**DATASET CONTENT**
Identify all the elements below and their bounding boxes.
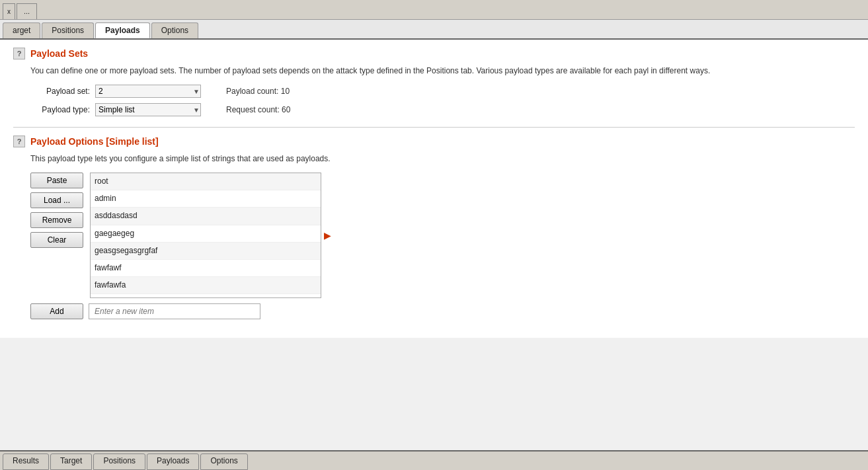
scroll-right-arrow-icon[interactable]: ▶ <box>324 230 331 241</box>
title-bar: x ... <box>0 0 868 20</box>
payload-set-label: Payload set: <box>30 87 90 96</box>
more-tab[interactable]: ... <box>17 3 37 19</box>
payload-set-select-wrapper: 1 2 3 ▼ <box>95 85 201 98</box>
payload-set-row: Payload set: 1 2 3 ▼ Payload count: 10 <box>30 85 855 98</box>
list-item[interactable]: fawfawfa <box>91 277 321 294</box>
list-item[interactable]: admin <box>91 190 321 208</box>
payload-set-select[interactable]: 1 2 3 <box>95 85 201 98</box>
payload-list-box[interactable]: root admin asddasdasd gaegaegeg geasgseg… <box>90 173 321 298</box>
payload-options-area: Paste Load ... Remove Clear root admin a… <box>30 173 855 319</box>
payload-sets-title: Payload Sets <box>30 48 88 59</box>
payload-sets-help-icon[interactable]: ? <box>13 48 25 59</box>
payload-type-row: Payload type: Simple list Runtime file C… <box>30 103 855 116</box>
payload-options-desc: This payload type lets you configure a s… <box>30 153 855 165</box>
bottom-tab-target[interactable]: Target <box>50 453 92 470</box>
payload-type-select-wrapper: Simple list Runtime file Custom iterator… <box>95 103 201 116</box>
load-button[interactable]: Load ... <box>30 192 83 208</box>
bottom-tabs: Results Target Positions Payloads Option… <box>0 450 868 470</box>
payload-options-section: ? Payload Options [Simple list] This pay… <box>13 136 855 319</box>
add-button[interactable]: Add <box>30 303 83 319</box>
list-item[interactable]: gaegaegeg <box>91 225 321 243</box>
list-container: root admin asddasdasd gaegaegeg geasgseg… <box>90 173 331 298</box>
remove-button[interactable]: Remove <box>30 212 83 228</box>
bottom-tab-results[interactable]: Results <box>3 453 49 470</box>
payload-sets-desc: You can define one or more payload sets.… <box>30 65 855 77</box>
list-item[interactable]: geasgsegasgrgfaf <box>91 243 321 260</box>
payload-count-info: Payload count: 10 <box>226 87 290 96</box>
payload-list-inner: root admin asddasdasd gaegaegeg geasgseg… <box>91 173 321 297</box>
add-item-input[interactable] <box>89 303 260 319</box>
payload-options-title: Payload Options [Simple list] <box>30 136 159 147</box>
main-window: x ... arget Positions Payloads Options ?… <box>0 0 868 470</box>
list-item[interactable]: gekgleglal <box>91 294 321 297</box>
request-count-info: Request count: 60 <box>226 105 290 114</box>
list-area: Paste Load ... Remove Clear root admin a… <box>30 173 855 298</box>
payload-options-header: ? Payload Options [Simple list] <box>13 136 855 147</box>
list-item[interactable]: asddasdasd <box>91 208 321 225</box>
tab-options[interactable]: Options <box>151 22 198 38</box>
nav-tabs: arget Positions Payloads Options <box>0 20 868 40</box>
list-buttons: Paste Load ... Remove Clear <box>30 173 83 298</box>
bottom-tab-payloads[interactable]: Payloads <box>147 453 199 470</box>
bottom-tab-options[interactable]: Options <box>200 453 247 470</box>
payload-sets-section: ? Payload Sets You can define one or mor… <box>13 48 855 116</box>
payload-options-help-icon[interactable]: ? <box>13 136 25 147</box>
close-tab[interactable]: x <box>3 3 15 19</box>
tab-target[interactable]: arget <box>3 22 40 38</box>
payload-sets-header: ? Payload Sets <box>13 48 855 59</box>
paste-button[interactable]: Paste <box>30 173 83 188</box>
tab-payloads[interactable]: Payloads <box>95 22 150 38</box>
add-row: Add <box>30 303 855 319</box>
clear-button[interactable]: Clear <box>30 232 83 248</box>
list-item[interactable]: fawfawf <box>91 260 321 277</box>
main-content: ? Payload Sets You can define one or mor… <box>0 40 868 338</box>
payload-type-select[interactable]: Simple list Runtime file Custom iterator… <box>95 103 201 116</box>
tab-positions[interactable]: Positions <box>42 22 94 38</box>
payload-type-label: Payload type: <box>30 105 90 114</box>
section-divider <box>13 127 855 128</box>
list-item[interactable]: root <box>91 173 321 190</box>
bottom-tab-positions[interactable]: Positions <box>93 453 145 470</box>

**DIRECTIONS FOR THIS TASK**
If a line in the data above includes the string "wrapper", copy it.

**EXERCISE SOLUTION**
payload-set-select-wrapper: 1 2 3 ▼ <box>95 85 201 98</box>
payload-type-select-wrapper: Simple list Runtime file Custom iterator… <box>95 103 201 116</box>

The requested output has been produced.